Everyone’s talking about national parks these days (particularly with Ken Burns’ new documentary on America’s greatest invention on PBS out later this month). If you’re pondering a trip to one of the best areas for national park–hopping in the southwest, know that you’ll be skirting the heart of real-live Polygamy Country – particularly the community of “plural marriage” families around Colorado City, Arizona and Hildale, Utah.

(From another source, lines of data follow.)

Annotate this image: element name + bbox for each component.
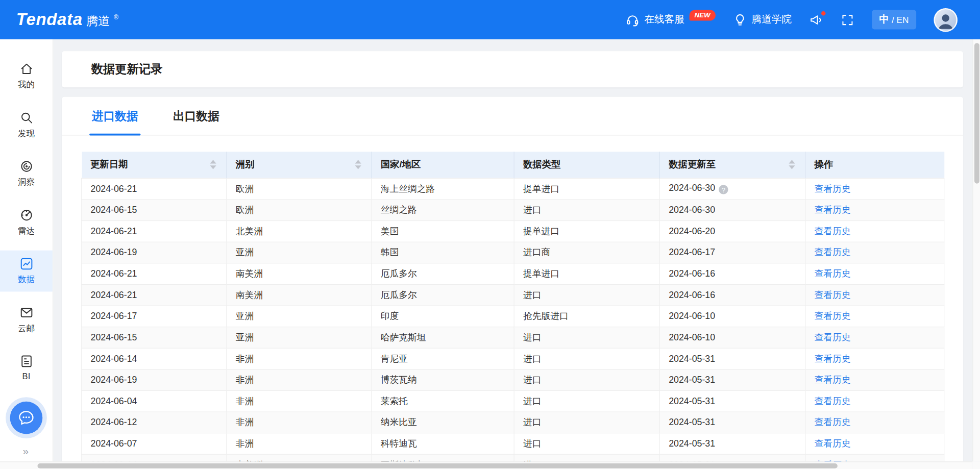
updated-to-value: 2024-06-17 [669,248,715,258]
updated-to-value: 2024-06-30 [669,205,715,215]
expand-icon [841,13,854,27]
sidebar-item-discover[interactable]: 发现 [0,104,53,145]
sidebar-item-insight[interactable]: 洞察 [0,153,53,194]
view-history-link[interactable]: 查看历史 [815,396,851,406]
registered-mark: ® [114,14,118,20]
cell-continent: 南美洲 [227,263,372,284]
cell-continent: 非洲 [227,411,372,433]
cell-updated-to: 2024-06-17 [659,242,805,263]
cell-region: 科特迪瓦 [372,433,514,454]
table-row: 2024-06-14中美洲哥斯达黎加进口2024-05-31查看历史 [82,454,944,462]
tab-import-data[interactable]: 进口数据 [92,97,138,135]
column-header: 操作 [805,152,944,178]
language-toggle[interactable]: 中 / EN [872,10,916,30]
column-header[interactable]: 更新日期 [82,152,227,178]
cell-action: 查看历史 [805,369,944,390]
horizontal-scrollbar[interactable] [0,461,972,469]
cell-data-type: 进口 [514,284,659,306]
sort-icon[interactable] [788,159,796,170]
topbar-right: 在线客服 NEW 腾道学院 [626,8,958,32]
view-history-link[interactable]: 查看历史 [815,353,851,363]
cell-action: 查看历史 [805,327,944,348]
view-history-link[interactable]: 查看历史 [815,247,851,257]
horizontal-scrollbar-thumb[interactable] [37,463,837,468]
cell-action: 查看历史 [805,242,944,263]
view-history-link[interactable]: 查看历史 [815,332,851,342]
table-row: 2024-06-17亚洲印度抢先版进口2024-06-10查看历史 [82,305,944,327]
chat-button[interactable] [10,402,43,434]
content-card: 进口数据出口数据 更新日期洲别国家/地区数据类型数据更新至操作 2024-06-… [62,97,963,462]
notification-dot [820,10,826,16]
sidebar-item-mail[interactable]: 云邮 [0,299,53,340]
cell-update-date: 2024-06-17 [82,305,227,327]
cell-updated-to: 2024-05-31 [659,390,805,412]
sort-icon[interactable] [354,159,362,170]
cell-action: 查看历史 [805,348,944,369]
view-history-link[interactable]: 查看历史 [815,183,851,193]
cell-continent: 欧洲 [227,178,372,200]
cell-update-date: 2024-06-21 [82,178,227,200]
view-history-link[interactable]: 查看历史 [815,311,851,321]
avatar[interactable] [934,8,958,32]
view-history-link[interactable]: 查看历史 [815,205,851,215]
cell-updated-to: 2024-06-10 [659,327,805,348]
updated-to-value: 2024-05-31 [669,375,715,385]
sidebar-item-mine[interactable]: 我的 [0,56,53,97]
cell-update-date: 2024-06-14 [82,454,227,462]
sidebar-item-bi[interactable]: BI [0,348,53,387]
academy-link[interactable]: 腾道学院 [733,13,792,27]
home-icon [19,62,33,76]
sort-icon[interactable] [209,159,217,170]
cell-region: 哈萨克斯坦 [372,327,514,348]
sidebar-item-radar[interactable]: 雷达 [0,202,53,243]
cell-update-date: 2024-06-19 [82,369,227,390]
cell-action: 查看历史 [805,390,944,412]
help-icon[interactable]: ? [719,185,728,194]
cell-update-date: 2024-06-19 [82,242,227,263]
view-history-link[interactable]: 查看历史 [815,226,851,236]
sidebar: 我的发现洞察雷达数据云邮BI » [0,39,53,461]
view-history-link[interactable]: 查看历史 [815,417,851,427]
cell-region: 丝绸之路 [372,199,514,220]
logo-text: Tendata [16,10,83,30]
logo[interactable]: Tendata 腾道 ® [16,10,118,30]
vertical-scrollbar-thumb[interactable] [974,43,979,183]
cell-action: 查看历史 [805,433,944,454]
cell-update-date: 2024-06-12 [82,411,227,433]
cell-action: 查看历史 [805,454,944,462]
data-icon [19,257,33,271]
cell-updated-to: 2024-06-30 [659,199,805,220]
column-header[interactable]: 数据更新至 [659,152,805,178]
column-header: 国家/地区 [372,152,514,178]
collapse-sidebar-button[interactable]: » [0,445,53,457]
cell-data-type: 进口 [514,369,659,390]
tab-export-data[interactable]: 出口数据 [173,97,219,135]
cell-region: 厄瓜多尔 [372,284,514,306]
table-row: 2024-06-15欧洲丝绸之路进口2024-06-30查看历史 [82,199,944,220]
online-service-link[interactable]: 在线客服 NEW [626,13,716,27]
mail-icon [19,305,33,319]
view-history-link[interactable]: 查看历史 [815,289,851,300]
cell-region: 韩国 [372,242,514,263]
cell-updated-to: 2024-05-31 [659,348,805,369]
view-history-link[interactable]: 查看历史 [815,375,851,385]
cell-updated-to: 2024-06-30? [659,178,805,200]
view-history-link[interactable]: 查看历史 [815,268,851,279]
vertical-scrollbar[interactable] [972,39,980,461]
user-silhouette-icon [936,10,955,30]
announcements-button[interactable] [809,13,823,27]
cell-region: 博茨瓦纳 [372,369,514,390]
view-history-link[interactable]: 查看历史 [815,438,851,448]
sidebar-item-label: 云邮 [18,323,35,334]
cell-action: 查看历史 [805,178,944,200]
cell-updated-to: 2024-06-16 [659,284,805,306]
page-title: 数据更新记录 [91,61,163,78]
topbar: Tendata 腾道 ® 在线客服 NEW [0,0,980,39]
sidebar-item-data[interactable]: 数据 [0,251,53,292]
lightbulb-icon [733,13,747,27]
column-label: 更新日期 [90,159,128,170]
updated-to-value: 2024-06-16 [669,268,715,279]
column-header[interactable]: 洲别 [227,152,372,178]
cell-action: 查看历史 [805,305,944,327]
fullscreen-button[interactable] [841,13,854,27]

If you make it, and it seems like you’ve stepped into a scene right out of HBO’s “Big Love,” well, it kinda is. Though that show is set outside Salt Lake City, the depicted federal raid of Juniper Creek is loosely based on the real 1953 one on Colorado City’s “Short Creek” (pronounced “crick” around here).Visitors are welcome to come – for many, though not all, locals. The main “hotspot” in Colorado City to stop and chat has become Colorado City’s Merry Wives Café, a restaurant open Monday to Saturday with a daily specials and good breakfasts.
Charise Dutson, the owner, told me she frequently talks with visitors interested in her and her staff's polygamy life, and that they are happy to receive anyone genuinely interested in different cultures.“Nearly all the people are very respectful,” she told me by phone. “Though once in a while a women’s group will come and say, you women don’t have to do this.”
Not everyone feels that way though. The splinter group, the Fundamentalist Church of Jesus Christ of Latter Day Saints (FLDS) are known for the women's bun hairstyles and "Little House on the Prairie" dresses. And they tend to feel differently about some visitors. In a recent AP story, spokesperson Willie Jessop apparently called a new "Polygamy Experience" tours a "scam."These narrative bus tours, which began last Saturday, are run by Richard and Heber Holm, who were born into the FLDS before leaving it. “The FLDS have extremely religious zeal that’s, frankly, very bizarre," Richard told me by phone. "They stand apart in their dress, their attitude, even the tone of their voice.”
He says the tours, which cost $69 per person, are an "open dialogue" that encourages respect on local faiths. Don't expect much interaction with the FLDS though. Richard said of Saturday's debut tour, “The FLDS followed us in their pick-ups and filmed us. I think they’re just trying to cause a level of intimidation, but there’s been no problems.”